## Exercise aim
An exact repetition of the data below, without images, is the expected answer.

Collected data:
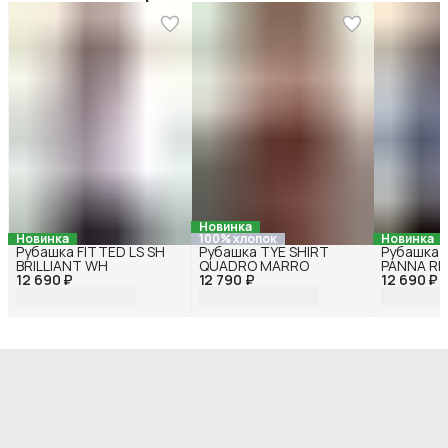
Новинка
Новинка
100% хлопок
Новинка
Рубашка FITTED LS SH
Рубашка TYE SHIRT
Рубашка 
BRILLIANT WH
QUADRO MARRO
PANNA RI
12 690 ₽
12 790 ₽
12 690 ₽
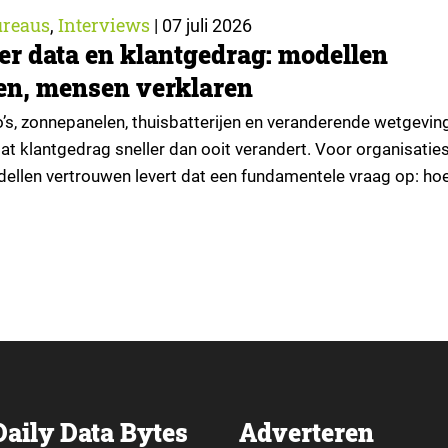
reaus
Interviews
,
|
07 juli 2026
er data en klantgedrag: modellen
en, mensen verklaren
o’s, zonnepanelen, thuisbatterijen en veranderende wetgevin
at klantgedrag sneller dan ooit verandert. Voor organisaties
llen vertrouwen levert dat een fundamentele vraag op: hoe 
t klanten doen wanneer de werkelijkheid voortdurend versch
en ze het antwoord in een combinatie van data, AI en
. Voor dit…
Daily Data Bytes
Adverteren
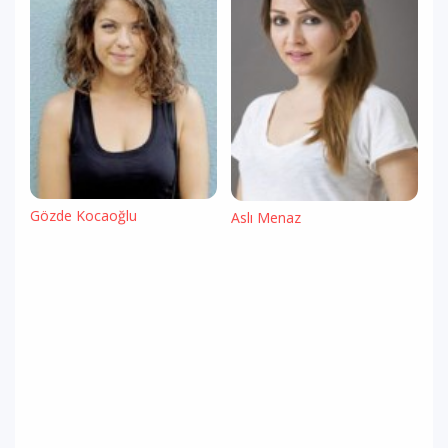
Gözde Kocaoğlu
Aslı Menaz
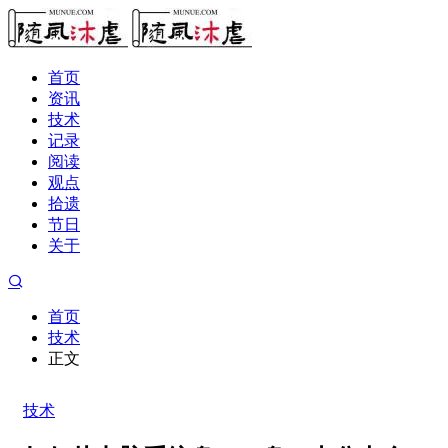
首页
资讯
技术
记录
阅读
观点
拾遗
节日
关于
首页
技术
正文
技术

## Result of this task
Новинка
Новинка
100% хлопок
Новинка
Рубашка FITTED LS SH
Рубашка TYE SHIRT
Рубашка 
BRILLIANT WH
QUADRO MARRO
PANNA RI
12 690 ₽
12 790 ₽
12 690 ₽
reaus
Interviews
,
|
07 juli 2026
er data en klantgedrag: modellen
en, mensen verklaren
o’s, zonnepanelen, thuisbatterijen en veranderende wetgevin
at klantgedrag sneller dan ooit verandert. Voor organisaties
llen vertrouwen levert dat een fundamentele vraag op: hoe 
t klanten doen wanneer de werkelijkheid voortdurend versch
en ze het antwoord in een combinatie van data, AI en
. Voor dit…
Daily Data Bytes
Adverteren
Gözde Kocaoğlu
Aslı Menaz
首页
资讯
技术
记录
阅读
观点
拾遗
节日
关于
首页
技术
正文
技术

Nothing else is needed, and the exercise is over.